If Urban Ore fixes your home, Scrap colorizes, texturizes, and wacks-out your home. Tucked away on a side street in the middle of an industrial neighborhood, Scrap is like a crafters wonderland. Prices are few and far between - so the deals are only realised once you are about to pay - that is unless you find some fun scraps of fabric, paper, electric parts or something else in front of the sign that says "from here to door is free!" I love free, but with all that other, better scrap lurking behind the sign, free sometimes isn't for me.

Immediately when you enter Scrap you think, damn, I need to start making stuff! With barrels full of wine corks, boxes loaded with tiny glass bottles, and yards and yards of scrappy fabrics organized in a rainbow of color, who wouldn't wanna be holed up in their house sewing, hot gluing, and scraping away? mmm...

Alex, is that person who doesn't feel that way. Recently we've been visiting some paper and art stores and he gets bored. He's definitely not a craft-man. All the paper is the same to him (even when it's totally not!) and he gets no pleasure in staring at 10 different glues. So, when i told him i wanted him to accompany me to the craft depot, Scrap, rockets didn't go off. And 10 minutes after of arrival, he said, "okay, ready?!" But obviously I wasn't, since I had just walked past the freebies into the retail space. So, bored, he went exploring...

Who ended up with the most stuff? Alex! He ended up finding random book pages that had been ripped out and stashed away in some drawer. Two that he bought were intructional photographs on how to clean an oil spill with hay. Others were patents for things like self-air conditioning rocking chair and chewing gum lockets, german poems and songs, russian drawings of crazy big radishes, and two stones (total $5...i think the lady who checked alex out was into the number 5, cause it probably would have been less had my cashier handled the transaction).
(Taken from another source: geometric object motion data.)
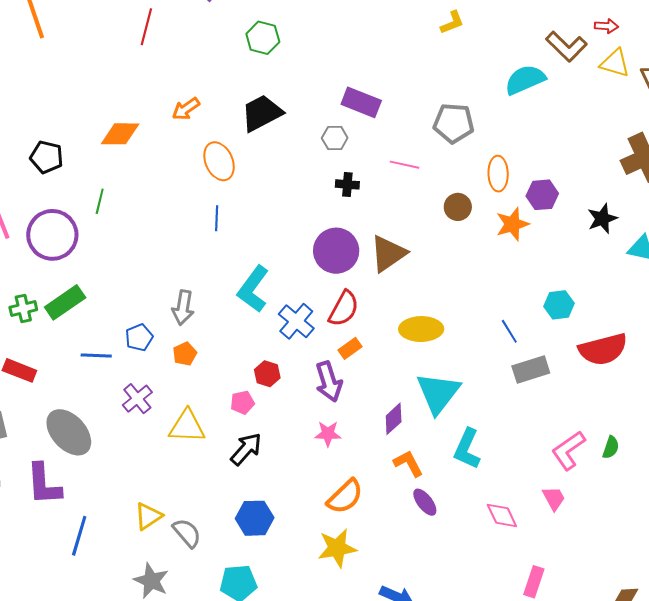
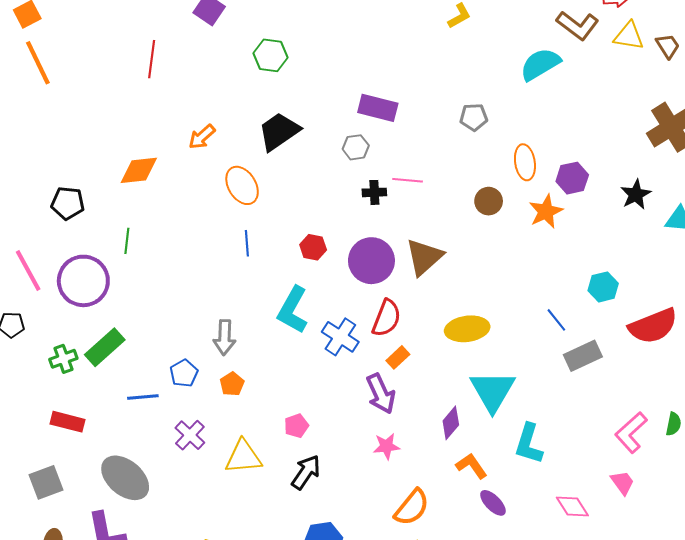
gray pentagon: (454, 123) -> (474, 117), size x0.7
pink line: (405, 165) -> (408, 180), moved
red hexagon: (267, 374) -> (313, 247), moved

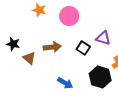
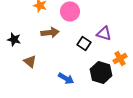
brown arrow: (52, 47) -> (50, 32), moved
brown triangle: (29, 58) -> (30, 61), moved

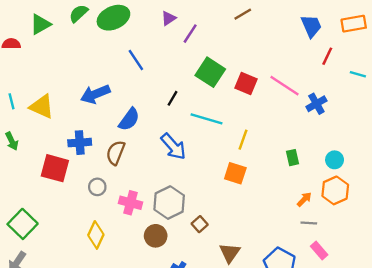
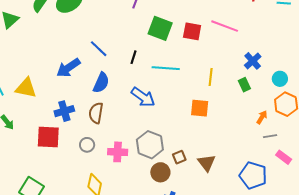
blue line: (136, 60) -> (99, 49), moved
blue cross: (316, 104) -> (253, 61), moved
yellow line: (243, 140) -> (211, 77), moved
brown square: (200, 224) -> (179, 157), turned 32
brown circle: (156, 236) -> (160, 172), moved
brown triangle: (230, 253) -> (207, 163), moved

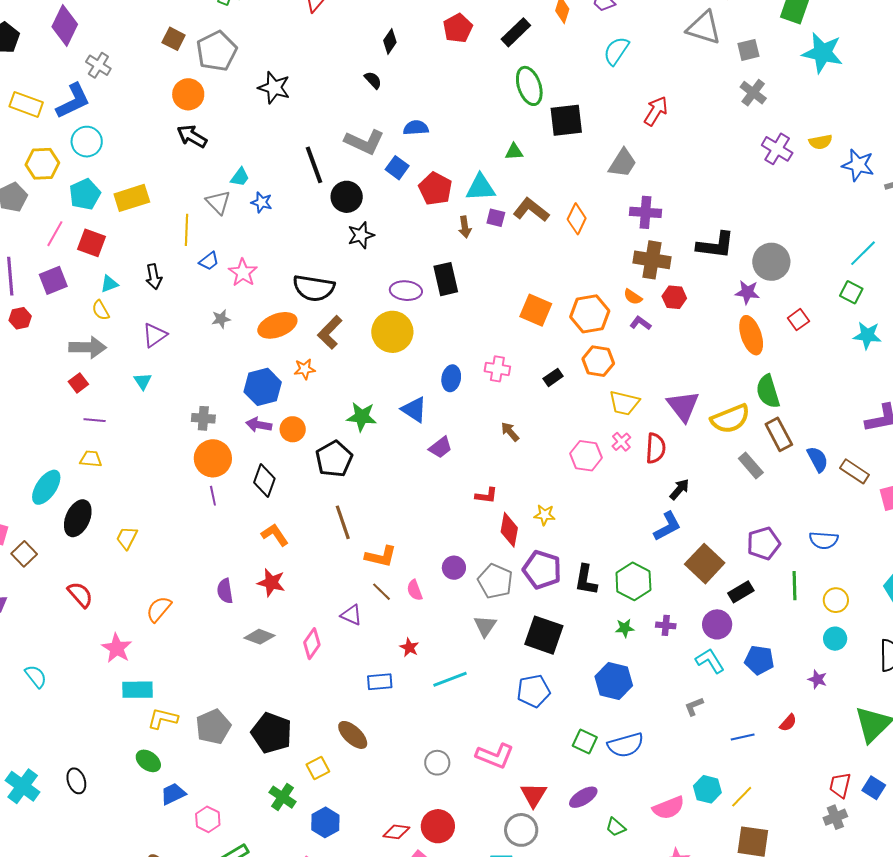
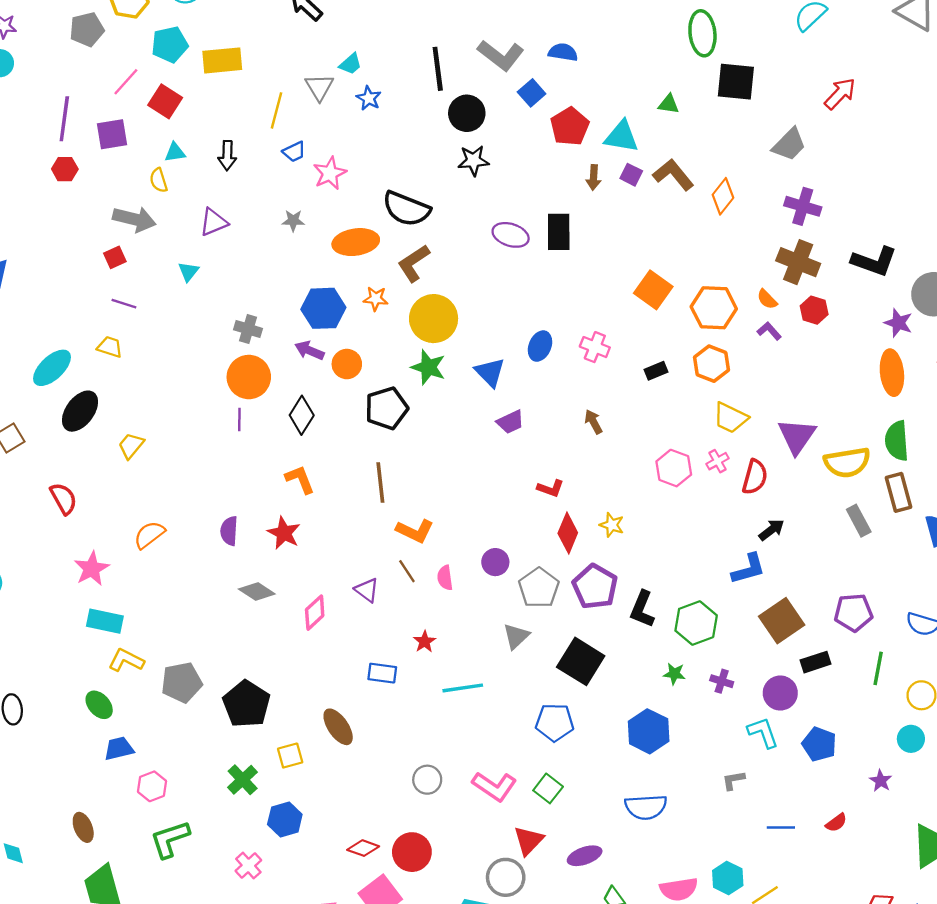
yellow circle: (392, 332) -> (434, 319), moved
green square: (585, 742) -> (548, 788), moved

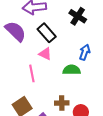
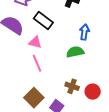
pink triangle: (45, 54) -> (35, 42), moved
brown cross: (62, 103) -> (72, 86), turned 32

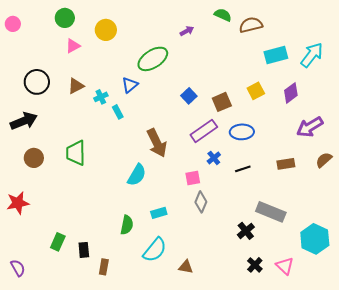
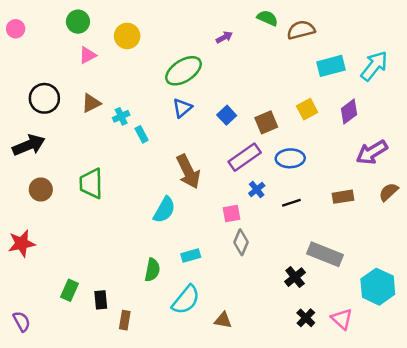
blue triangle: (130, 85) -> (182, 108), moved

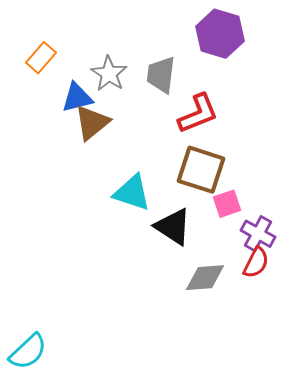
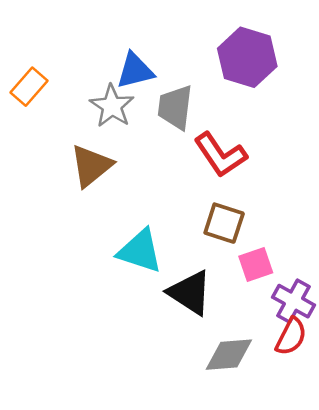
blue triangle: (77, 98) -> (135, 71), moved
red L-shape: (198, 114) -> (220, 155), turned 78
brown square: (201, 170) -> (224, 223), size x0.7

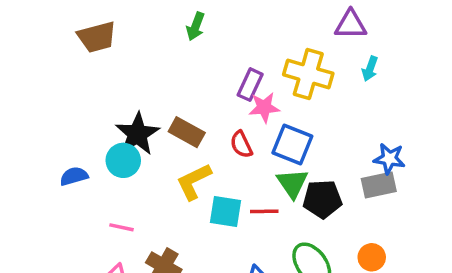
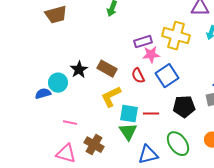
purple rectangle: (250, 85) -> (143, 42), turned 48
black star: (137, 134) -> (79, 70), size x0.7
blue square: (292, 145) -> (167, 76), turned 35
cyan circle: (123, 160) -> (58, 83), moved
green triangle: (292, 183) -> (128, 132), moved

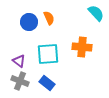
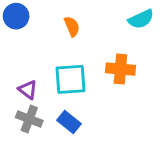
cyan semicircle: (96, 13) -> (141, 19), turned 108
blue circle: (29, 22) -> (16, 16), moved

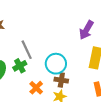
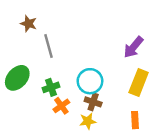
gray line: (27, 50) -> (48, 46), moved
green cross: (20, 66) -> (51, 87), moved

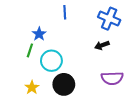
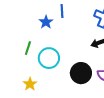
blue star: (39, 34) -> (46, 22), moved
black circle: (64, 84) -> (81, 73), moved

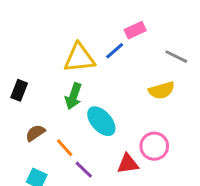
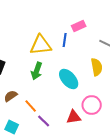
blue line: (115, 51) -> (65, 40), turned -40
yellow semicircle: (162, 90) -> (97, 67), turned -84
cyan ellipse: (101, 121) -> (69, 79), moved

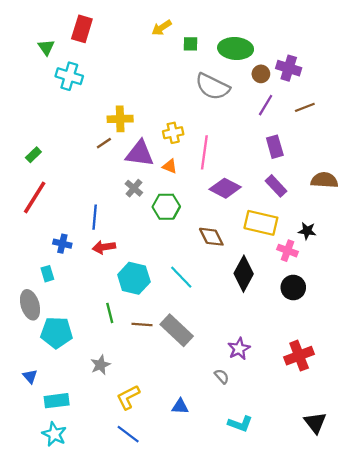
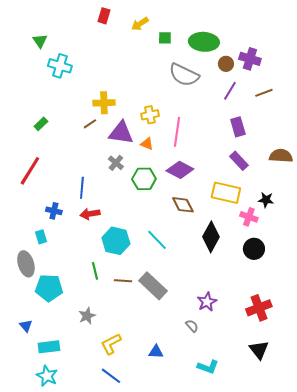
red rectangle: (82, 29) -> (104, 16), moved, size x0.7
green rectangle: (33, 155) -> (41, 124), moved
purple diamond: (225, 188) -> (180, 170), moved
black triangle: (315, 423) -> (259, 350), moved

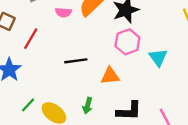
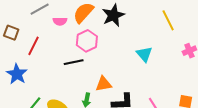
pink hexagon: (127, 42) -> (87, 41), moved
orange triangle: (110, 76) -> (103, 84), moved

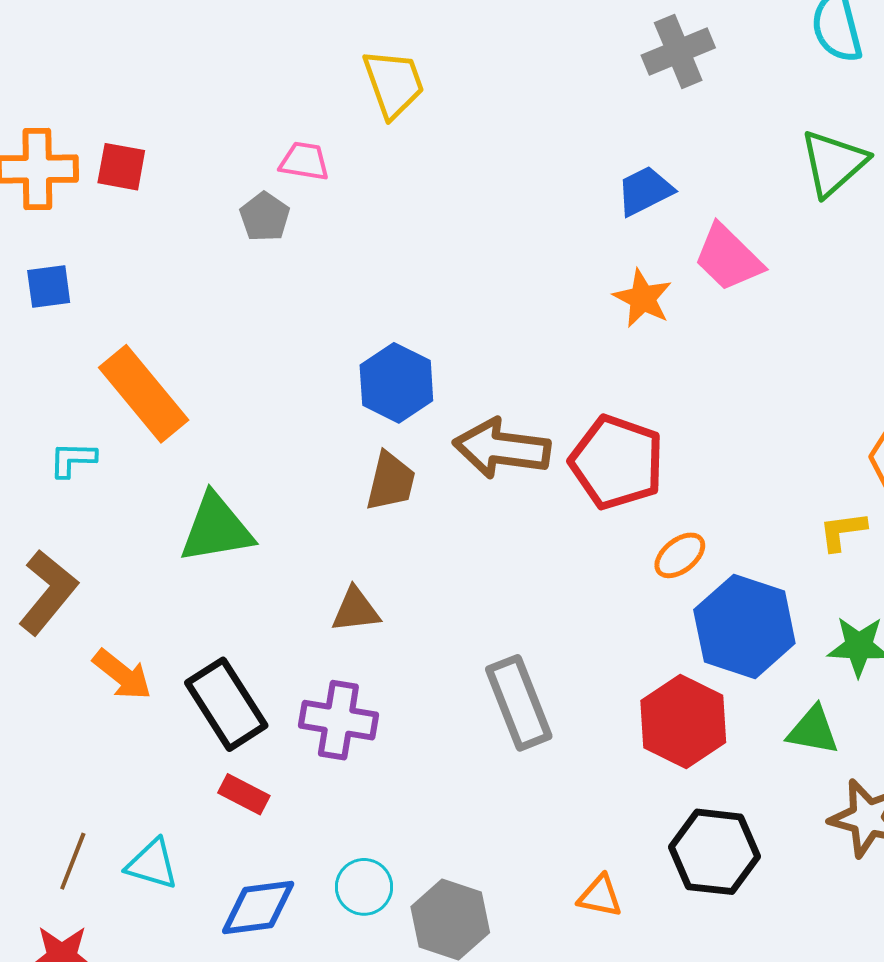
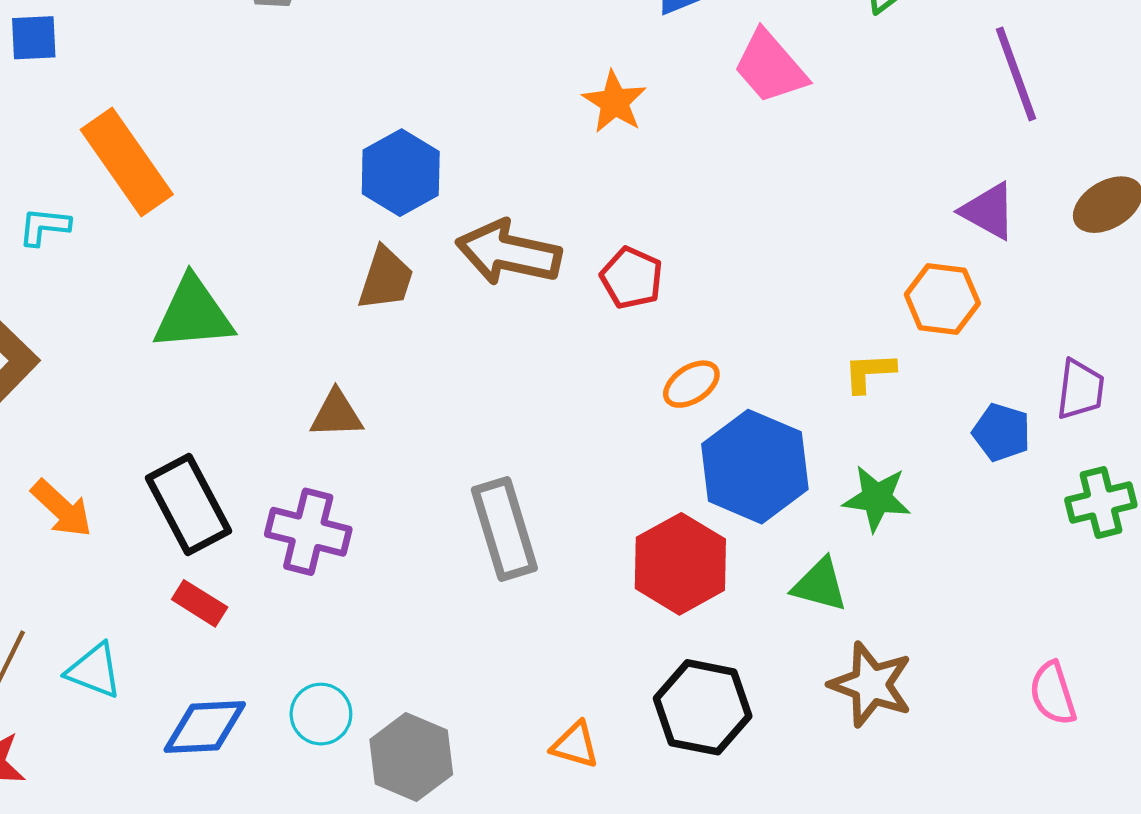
orange star: (643, 298) -> (614, 102), moved
red pentagon: (617, 462) -> (632, 278), size x0.6
orange arrow: (122, 675) -> (62, 509), moved

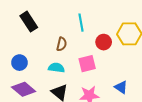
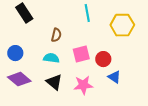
cyan line: (81, 23) -> (87, 13), moved
red circle: (104, 42) -> (103, 59), moved

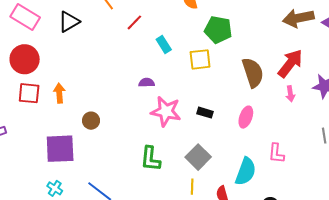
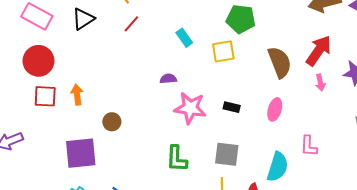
red line: (134, 22) -> (131, 24), moved
gray square: (198, 157) -> (227, 154), turned -35

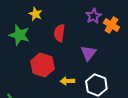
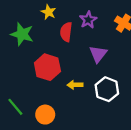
yellow star: (35, 14) -> (48, 12), moved
purple star: (93, 16) -> (88, 20), moved

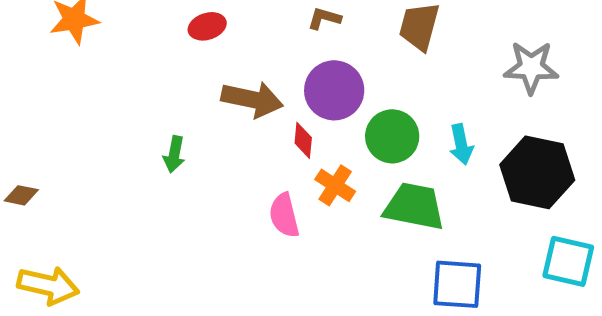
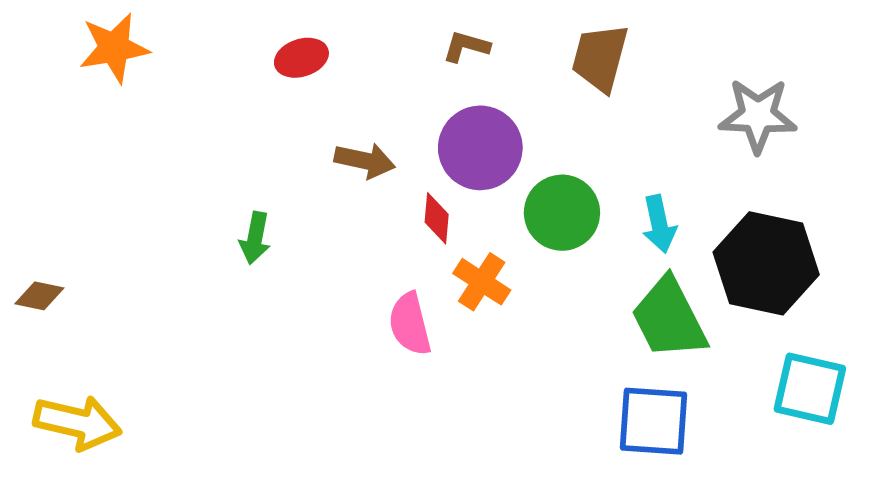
brown arrow: (252, 99) -> (365, 161), size x0.7
green trapezoid: (414, 206) -> (669, 318), moved, turned -128

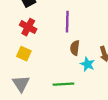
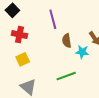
yellow square: (24, 54) -> (23, 59), turned -32

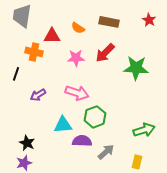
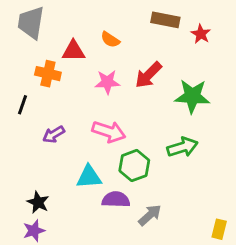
red star: (149, 20) -> (201, 34), moved
brown rectangle: (109, 22) -> (165, 20), moved
green arrow: (144, 130) -> (182, 147), moved
yellow rectangle: (137, 162) -> (219, 229), moved

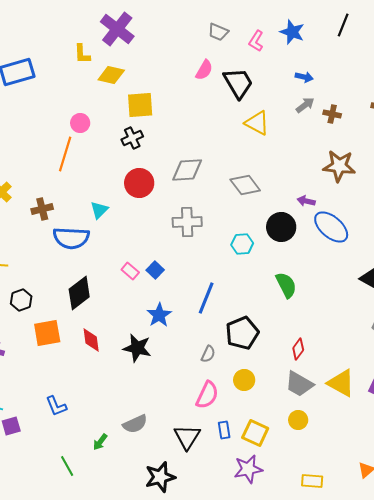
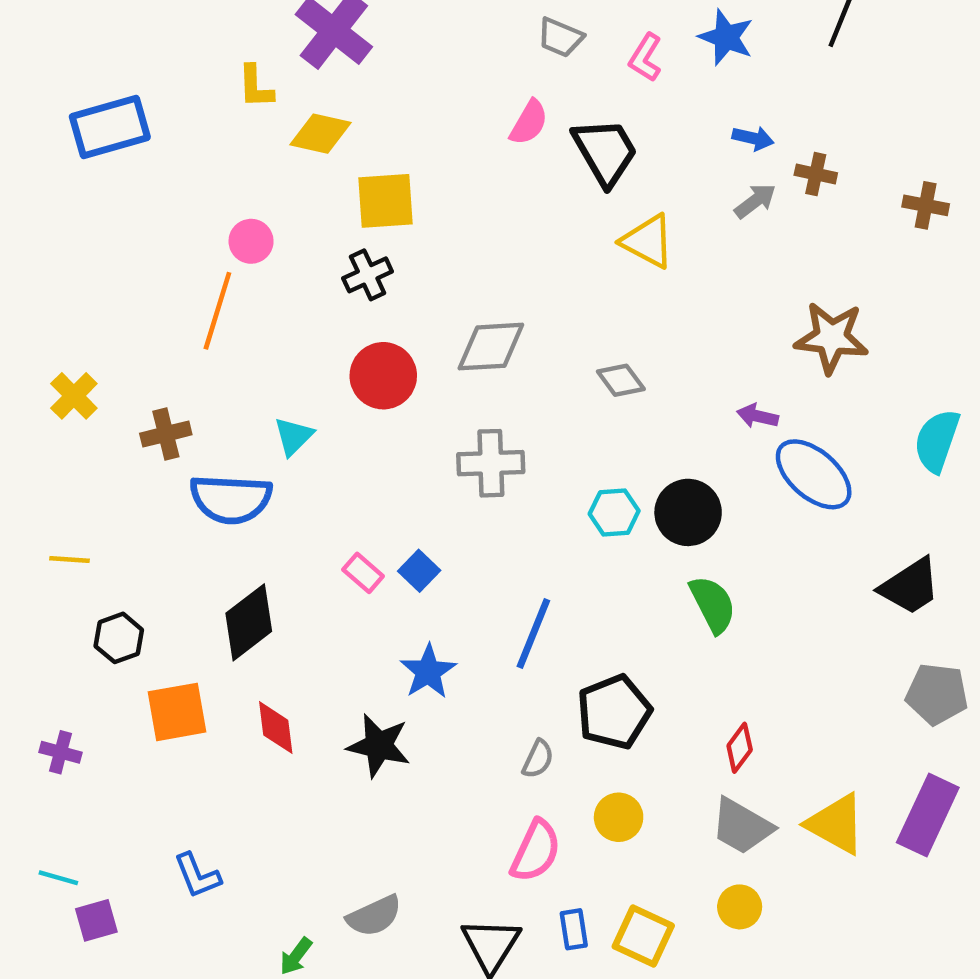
brown cross: (332, 114) -> (816, 174), moved
gray diamond: (245, 185) -> (621, 380), size x0.7
black circle: (281, 227) -> (688, 512), moved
I ended up being more inspired than goods-aquired, but I didn't leave empty handed: 1 adhesize roll of faux wood, 2 childrens books with awesome illustrations, an old san francisco map that's rich in subdued colors, and some fabric that will seam-up to be stuffed (total of $2). And I didn't feel guilty with my Scrap purchase (as I often do at craft stores that offer new goods) because all the items in Scrap, are well, scrap! So if it weren't for this organization, who is kepy afloat from my and other's purchases, then all that scrap would just become a big ol'pile of crap.